### Records for this task
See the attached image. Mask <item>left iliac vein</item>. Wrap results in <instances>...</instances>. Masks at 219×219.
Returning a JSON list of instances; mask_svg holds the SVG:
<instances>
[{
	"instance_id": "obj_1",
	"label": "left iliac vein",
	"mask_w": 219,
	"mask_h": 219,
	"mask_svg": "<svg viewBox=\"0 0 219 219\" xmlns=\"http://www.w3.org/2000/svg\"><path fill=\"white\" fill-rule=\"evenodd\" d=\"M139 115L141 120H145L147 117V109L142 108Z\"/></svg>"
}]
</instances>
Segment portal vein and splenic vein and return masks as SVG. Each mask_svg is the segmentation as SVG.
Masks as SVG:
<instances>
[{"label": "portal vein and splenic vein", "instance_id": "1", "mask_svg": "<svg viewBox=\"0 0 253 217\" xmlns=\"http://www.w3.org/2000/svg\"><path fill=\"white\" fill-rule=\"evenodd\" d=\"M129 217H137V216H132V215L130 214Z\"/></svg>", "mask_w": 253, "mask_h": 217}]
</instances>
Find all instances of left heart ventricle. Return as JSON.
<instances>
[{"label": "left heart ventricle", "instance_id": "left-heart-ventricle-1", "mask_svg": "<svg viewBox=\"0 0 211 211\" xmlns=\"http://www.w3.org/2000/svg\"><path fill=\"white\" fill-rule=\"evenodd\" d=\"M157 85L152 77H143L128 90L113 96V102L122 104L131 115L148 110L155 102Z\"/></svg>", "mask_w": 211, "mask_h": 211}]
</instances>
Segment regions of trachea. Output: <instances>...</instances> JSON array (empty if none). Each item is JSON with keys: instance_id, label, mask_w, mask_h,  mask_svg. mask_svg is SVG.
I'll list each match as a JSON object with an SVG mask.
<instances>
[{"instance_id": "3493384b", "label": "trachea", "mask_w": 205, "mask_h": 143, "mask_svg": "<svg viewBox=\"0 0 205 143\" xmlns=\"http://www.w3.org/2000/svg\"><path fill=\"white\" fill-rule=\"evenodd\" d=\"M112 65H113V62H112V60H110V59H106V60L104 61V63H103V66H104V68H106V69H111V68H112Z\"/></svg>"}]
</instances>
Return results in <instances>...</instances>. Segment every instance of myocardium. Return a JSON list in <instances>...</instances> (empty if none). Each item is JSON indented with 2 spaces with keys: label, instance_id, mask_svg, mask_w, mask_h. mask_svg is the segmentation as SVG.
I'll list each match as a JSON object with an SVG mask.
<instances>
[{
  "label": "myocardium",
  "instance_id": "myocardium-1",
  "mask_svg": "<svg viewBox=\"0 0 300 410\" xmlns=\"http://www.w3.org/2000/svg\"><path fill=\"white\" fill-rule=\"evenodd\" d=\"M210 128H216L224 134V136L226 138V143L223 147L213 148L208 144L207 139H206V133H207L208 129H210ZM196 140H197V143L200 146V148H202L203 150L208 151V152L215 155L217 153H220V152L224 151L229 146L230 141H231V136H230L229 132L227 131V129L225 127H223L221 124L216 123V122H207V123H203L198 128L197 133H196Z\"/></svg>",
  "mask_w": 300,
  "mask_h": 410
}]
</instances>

### Task to carry out
Leave out every line ahead of the one containing "Return results in" and print the rest of the listing exactly.

### Task solution
Return results in <instances>...</instances>. Segment every instance of myocardium. Return a JSON list in <instances>...</instances> (empty if none). Each item is JSON indented with 2 spaces with keys: label, instance_id, mask_svg, mask_w, mask_h. mask_svg is the segmentation as SVG.
I'll list each match as a JSON object with an SVG mask.
<instances>
[{
  "label": "myocardium",
  "instance_id": "myocardium-1",
  "mask_svg": "<svg viewBox=\"0 0 300 410\" xmlns=\"http://www.w3.org/2000/svg\"><path fill=\"white\" fill-rule=\"evenodd\" d=\"M210 128H216L224 134V136L226 138V143L223 147L213 148L208 144L207 139H206V133H207L208 129H210ZM196 140H197V143L200 146V148H202L203 150L208 151V152L215 155L217 153H220V152L224 151L229 146L230 141H231V136H230L229 132L227 131V129L225 127H223L221 124L216 123V122H207V123H203L198 128L197 133H196Z\"/></svg>",
  "mask_w": 300,
  "mask_h": 410
}]
</instances>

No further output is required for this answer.